## What you are asked to do
Line by line, please look for the word "Clases" in the following records, then copy each line you find it in.

────────────────────────────────────────

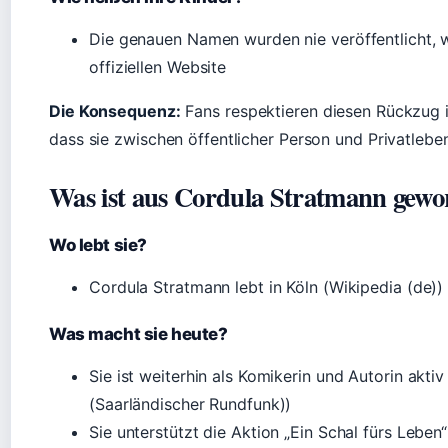
Die genauen Namen wurden nie veröffentlicht, w
offiziellen Website
Die Konsequenz:
Fans respektieren diesen Rückzug i
dass sie zwischen öffentlicher Person und Privatleben
Was ist aus Cordula Stratmann gew
Wo lebt sie?
Cordula Stratmann lebt in Köln (Wikipedia (de))
Was macht sie heute?
Sie ist weiterhin als Komikerin und Autorin akti
(Saarländischer Rundfunk))
Sie unterstützt die Aktion „Ein Schal fürs Lebe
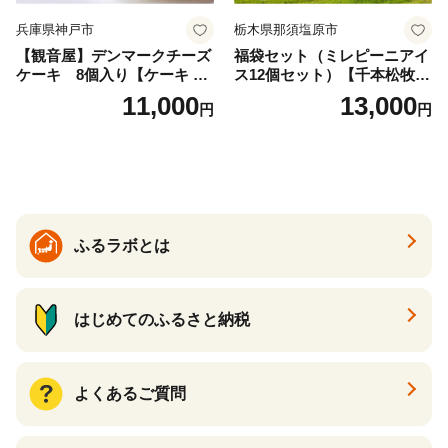
兵庫県神戸市
栃木県那須塩原市
【観音屋】デンマークチーズ
福袋セット（ミレピーニアイ
ケーキ 8個入り【ケーキ チ
ス12個セット）【千本松牧
ーズケーキ 人気スイーツ お
場】 ns025-014-12 【デザー
11,000
13,000
円
円
すすめスイーツ 神戸スイー
ト 詰め合わせ ギフト】
ツ 新感覚チーズケーキ おす
すめケーキ 兵庫県 神戸市 D0
910-17】
ふるラボとは
はじめてのふるさと納税
よくあるご質問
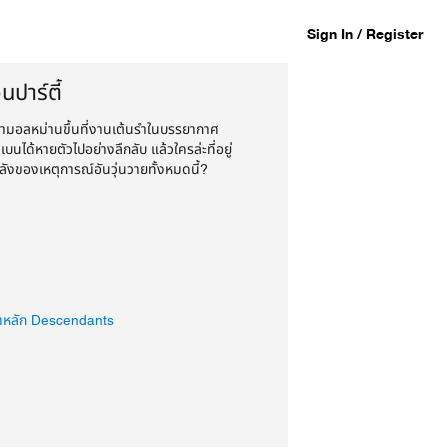
Sign In / Register
นปาร์ตี้
วามอลหม่านขึ้นที่งานเต้นรำในบรรยากาศ
เบนได้หายตัวไปอย่างลึกลับ แล้วใครล่ะที่อยู่
หลังของเหตุการณ์อันวุ่นวายทั้งหมดนี้?
: TV-G
าหลัก Descendants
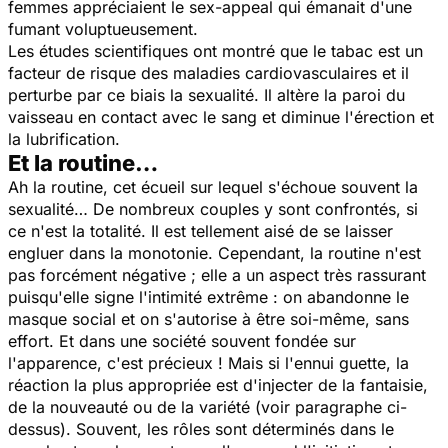
femmes appréciaient le sex-appeal qui émanait d'une
fumant voluptueusement.
Les études scientifiques ont montré que le tabac est un
facteur de risque des maladies cardiovasculaires et il
perturbe par ce biais la sexualité. Il altère la paroi du
vaisseau en contact avec le sang et diminue l'érection et
la lubrification.
Et la routine…
Ah la routine, cet écueil sur lequel s'échoue souvent la
sexualité… De nombreux couples y sont confrontés, si
ce n'est la totalité. Il est tellement aisé de se laisser
engluer dans la monotonie. Cependant, la routine n'est
pas forcément négative ; elle a un aspect très rassurant
puisqu'elle signe l'intimité extrême : on abandonne le
masque social et on s'autorise à être soi-même, sans
effort. Et dans une société souvent fondée sur
l'apparence, c'est précieux ! Mais si l'ennui guette, la
réaction la plus appropriée est d'injecter de la fantaisie,
de la nouveauté ou de la variété (voir paragraphe ci-
dessus). Souvent, les rôles sont déterminés dans le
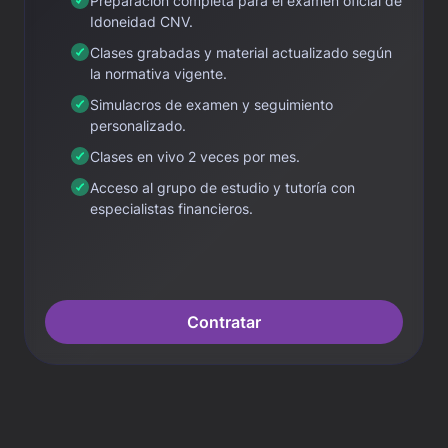
Preparación completa para el examen oficial de
Idoneidad CNV.
Clases grabadas y material actualizado según
la normativa vigente.
Simulacros de examen y seguimiento
personalizado.
Clases en vivo 2 veces por mes.
Acceso al grupo de estudio y tutoría con
especialistas financieros.
Contratar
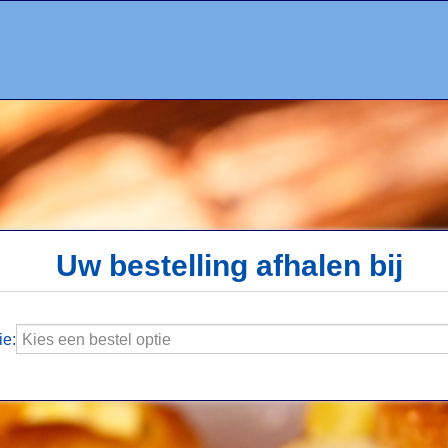
Uw bestelling afhalen bij
ie:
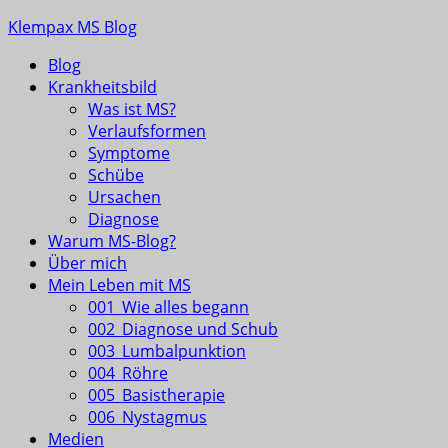
Skip
Klempax MS Blog
to
Blog
content
Infos, Fragen, Antworten für und von MSlern
Krankheitsbild
Was ist MS?
Verlaufsformen
Symptome
Schübe
Ursachen
Diagnose
Warum MS-Blog?
Über mich
Mein Leben mit MS
001_Wie alles begann
002_Diagnose und Schub
003_Lumbalpunktion
004_Röhre
005_Basistherapie
006_Nystagmus
Medien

────────────────────────────────────────

## Solution
Clases grabadas y material actualizado según
Clases en vivo 2 veces por mes.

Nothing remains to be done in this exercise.